Chase trader loses $130 M on bad coal trade

Well isn’t this just precious.  Looks like the bloom is off the rose.  JP Morgan Chase, while they obviously are a huge retail bank, are an investment bank at their core and trading derivatives on their own account has made up a huge part of their income, especially the last year or so as they have access to easy money from the Fed.  But it looks as if they might want to pay a little more attention to their bastard stepchild retail banking arm when they start making big trading mistakes like this.

Coal-Trade Losses Sting J.P. Morgan

Loss of $130 million is setback for commodities business; bank expected to report healthy second-quarter profit

J.P. Morgan Chase & Co. is expected to report a healthy second-quarter profit on Thursday. But one result the bank won’t likely talk about is its bad trade on coal.

Commodities trader Chan Bhima lost $130 million in revenue while wagering on a decline of European coal prices, according to people familiar with the matter. The trade was up in April. But a jump in coal prices later that month began to wipe out all gains, said one of these people. By mid-June, it had become one of the biggest losing positions at the bank’s commodities desk so far this year, this person added. It is expected that Mr. Bhima will leave the firm and has been working on a transition, said another person familiar with the matter.

J.P. Morgan and Mr. Bhima declined to comment.

The bad trade is a setback for J.P. Morgan’s fledgling commodities business, which still lags behind those of Goldman Sachs Group and Morgan Stanley, both of which have been in that business longer. The company began ramping up its investments in commodities several years ago, and its business grew with the acquisition of Bear Stearns Cos. Earlier this month, the bank completed its $1.6 billion purchase of assets from RBS Sempra Commodities which, only weeks before the transaction closed, was the victim of a heist of copper and nickel it stored for customers.

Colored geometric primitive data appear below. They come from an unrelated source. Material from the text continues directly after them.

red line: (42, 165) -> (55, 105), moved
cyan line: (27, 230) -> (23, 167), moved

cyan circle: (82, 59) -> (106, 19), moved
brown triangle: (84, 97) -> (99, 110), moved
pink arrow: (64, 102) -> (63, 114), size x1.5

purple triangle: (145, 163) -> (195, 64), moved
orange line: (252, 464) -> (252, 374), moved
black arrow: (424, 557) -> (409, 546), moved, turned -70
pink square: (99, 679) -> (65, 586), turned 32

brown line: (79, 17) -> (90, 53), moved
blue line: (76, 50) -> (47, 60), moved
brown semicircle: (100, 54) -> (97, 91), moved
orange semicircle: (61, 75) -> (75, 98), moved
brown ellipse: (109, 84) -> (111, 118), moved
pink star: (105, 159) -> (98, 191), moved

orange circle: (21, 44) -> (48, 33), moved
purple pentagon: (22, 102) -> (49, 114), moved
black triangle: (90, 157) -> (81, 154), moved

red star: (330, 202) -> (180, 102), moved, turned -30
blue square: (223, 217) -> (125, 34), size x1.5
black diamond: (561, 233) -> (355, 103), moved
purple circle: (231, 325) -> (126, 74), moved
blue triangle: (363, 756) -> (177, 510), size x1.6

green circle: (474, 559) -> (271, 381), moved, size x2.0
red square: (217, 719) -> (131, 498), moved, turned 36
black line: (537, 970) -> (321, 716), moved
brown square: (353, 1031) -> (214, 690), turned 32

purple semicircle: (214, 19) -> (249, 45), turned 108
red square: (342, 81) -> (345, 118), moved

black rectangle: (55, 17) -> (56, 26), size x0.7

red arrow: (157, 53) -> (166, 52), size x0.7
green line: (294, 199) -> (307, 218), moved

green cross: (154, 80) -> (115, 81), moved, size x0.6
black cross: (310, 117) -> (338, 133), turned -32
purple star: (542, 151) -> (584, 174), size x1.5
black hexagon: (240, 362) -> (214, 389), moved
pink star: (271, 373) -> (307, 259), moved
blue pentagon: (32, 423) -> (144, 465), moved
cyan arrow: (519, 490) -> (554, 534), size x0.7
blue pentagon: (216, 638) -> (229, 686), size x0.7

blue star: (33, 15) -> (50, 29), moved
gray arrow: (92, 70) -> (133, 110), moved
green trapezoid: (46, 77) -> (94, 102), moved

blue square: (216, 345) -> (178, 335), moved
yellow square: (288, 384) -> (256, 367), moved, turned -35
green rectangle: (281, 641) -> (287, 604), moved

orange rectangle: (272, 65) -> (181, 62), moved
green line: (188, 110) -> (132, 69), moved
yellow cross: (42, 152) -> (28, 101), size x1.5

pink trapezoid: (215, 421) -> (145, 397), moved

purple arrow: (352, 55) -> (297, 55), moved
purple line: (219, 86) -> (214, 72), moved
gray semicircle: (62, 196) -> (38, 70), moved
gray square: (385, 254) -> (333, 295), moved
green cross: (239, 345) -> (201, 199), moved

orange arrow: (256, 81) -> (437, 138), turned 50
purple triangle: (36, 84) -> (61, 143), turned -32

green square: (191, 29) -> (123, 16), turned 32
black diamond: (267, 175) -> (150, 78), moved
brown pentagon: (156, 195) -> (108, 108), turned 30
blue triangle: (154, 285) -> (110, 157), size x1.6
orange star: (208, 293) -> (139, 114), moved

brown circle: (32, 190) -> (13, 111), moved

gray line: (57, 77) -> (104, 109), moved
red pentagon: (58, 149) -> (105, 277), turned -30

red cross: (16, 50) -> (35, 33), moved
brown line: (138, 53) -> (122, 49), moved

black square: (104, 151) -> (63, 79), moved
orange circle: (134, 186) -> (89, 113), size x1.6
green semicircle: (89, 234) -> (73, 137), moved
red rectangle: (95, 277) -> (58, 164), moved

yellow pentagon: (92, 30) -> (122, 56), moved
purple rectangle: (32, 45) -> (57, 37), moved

The coal-trading loss represents a small fraction of J.P. Morgan’s fixed-income revenue, which in the first quarter amounted to $5.4 billion as its investment bank posted a profit of $2.47 billion. But Mr. Bhima, who joined the bank last year to run J.P. Morgan’s global coal business, was part of the bank’s expansion of the company’s commodities operations. He previously worked for Merrill Lynch & Co., and brought other members of his team with him.

Mr. Bhima bet on a decline of European coal prices because of high coal inventories and slow economic growth there. He was shorting the contracts for delivery in 2010 and 2011, while hedging part of his position with bets prices would rise after that. The trade served him well in the first quarter—prices of coal were down 10% in Europe—helping net a revenue gain of about $50 million for the bank, said a person familiar with the trade.

By late-April, Mr. Bhima’s short positions on European coal were near $1 billion in notional contract prices, the people familiar with the trade said.

But the markets started to turn against them. In a move that surprised many, coal prices in Europe moved up in April despite the worries surrounding the sovereign-debt crisis there. By mid-June, the prices had rallied 31%, wiping out all the gains and flipping the trade into one of the commodities desk’s biggest losses.